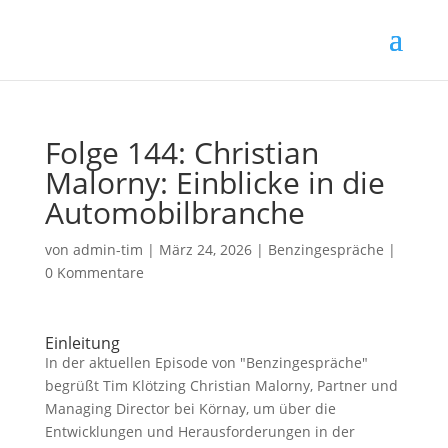
Folge 144: Christian
Malorny: Einblicke in die
Automobilbranche
von
admin-tim
|
März 24, 2026
|
Benzingespräche
|
0 Kommentare
Einleitung
In der aktuellen Episode von "Benzingespräche"
begrüßt Tim Klötzing Christian Malorny, Partner und
Managing Director bei Körnay, um über die
Entwicklungen und Herausforderungen in der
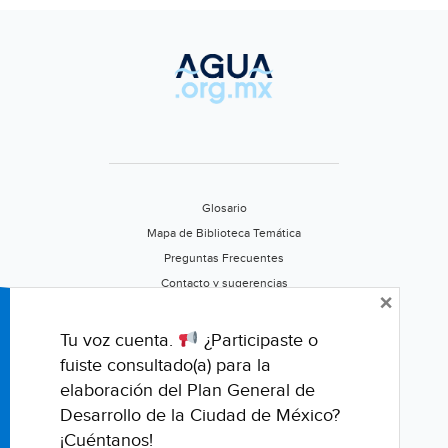
Glosario
Mapa de Biblioteca Temática
Preguntas Frecuentes
Contacto y sugerencias
×
Aviso de privacidad
Califica este portal
Tu voz cuenta.
¿Participaste o
fuiste consultado(a) para la
elaboración del Plan General de
Desarrollo de la Ciudad de México?
¡Cuéntanos!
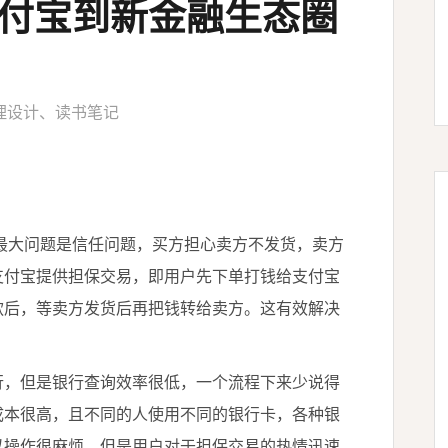
支付宝到新金融生态圈
理设计
、
读书笔记
最大问题是信任问题，买方担心卖方不发货，卖方
支付宝提供担保交易，即用户先下单打钱给支付宝
款后，等卖方发货后再把钱转给卖方。这有效解决
，但是银行查询效率很低，一个流程下来少说得
成本很高，且不同的人使用不同的银行卡，各种银
以操作很麻烦，但是用户对于担保交易的热情迅速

GOAL OF THE EXERCISE =>
Copy out all lines of the listing above that include "Malorny".

EXERCISE ANSWER =>
Malorny: Einblicke in die
begrüßt Tim Klötzing Christian Malorny, Partner und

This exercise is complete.